ECLI:NL:CRVB:2018:587
Centrale Raad van Beroep
- Hoger beroep
- C.C.W. Lange
- H.G. Rottier
- R.P.T. Elshoff
- Rechtspraak.nl
Beoordeling van de juistheid van de loongerelateerde WGA-uitkering en de vastgestelde beperkingen
In deze zaak gaat het om een hoger beroep van appellant tegen de uitspraak van de rechtbank Den Haag, die op 15 augustus 2017 het beroep ongegrond verklaarde. Appellant, die als kwaliteitscontroleur werkte, is op 19 december 2012 uitgevallen met psychische klachten. Het Uwv had eerder vastgesteld dat appellant geen recht had op een uitkering op grond van de Wet WIA, omdat zijn arbeidsongeschiktheid onder de 35% was vastgesteld. Na een eerdere uitspraak van de rechtbank, waarin het Uwv werd opgedragen een nieuwe beslissing te nemen, heeft het Uwv in januari 2017 vastgesteld dat appellant recht heeft op een loongerelateerde WGA-uitkering met een arbeidsongeschiktheid van 35 tot 80%. Appellant ging hiertegen in beroep, maar de rechtbank oordeelde dat het besluit van het Uwv een deugdelijke medische grondslag had en dat de functies die aan appellant waren toegewezen medisch geschikt waren.

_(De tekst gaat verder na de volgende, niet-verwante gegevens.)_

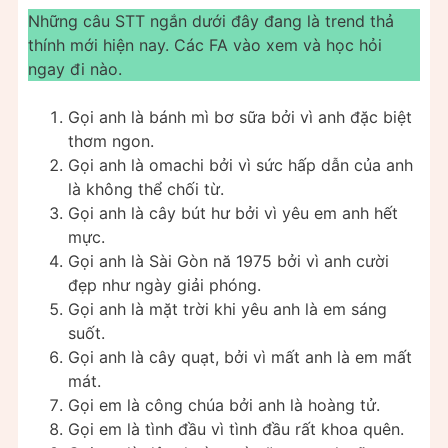
Những câu STT ngắn dưới đây đang là trend thả
thính mới hiện nay. Các FA vào xem và học hỏi
ngay đi nào.
Gọi anh là bánh mì bơ sữa bởi vì anh đặc biệt
thơm ngon.
Gọi anh là omachi bởi vì sức hấp dẫn của anh
là không thể chối từ.
Gọi anh là cây bút hư bởi vì yêu em anh hết
mực.
Gọi anh là Sài Gòn nă 1975 bởi vì anh cười
đẹp như ngày giải phóng.
Gọi anh là mặt trời khi yêu anh là em sáng
suốt.
Gọi anh là cây quạt, bởi vì mất anh là em mất
mát.
Gọi em là công chúa bởi anh là hoàng tử.
Gọi em là tình đầu vì tình đầu rất khoa quên.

In hoger beroep herhaalt appellant zijn eerdere argumenten en stelt dat er meer beperkingen in de Functionele Mogelijkhedenlijst (FML) opgenomen hadden moeten worden, met name met betrekking tot zijn pleinvrees en sociale functioneren. Het Uwv heeft echter bevestigd dat de FML correct is aangepast op basis van de bevindingen van psychiater Van der Drift. De Centrale Raad van Beroep oordeelt dat er geen aanleiding is om te twijfelen aan de juistheid van de door het Uwv vastgestelde beperkingen en dat appellant geen nieuwe medische stukken heeft ingediend die zijn standpunt onderbouwen. De Raad onderschrijft het oordeel van de rechtbank en bevestigt de aangevallen uitspraak.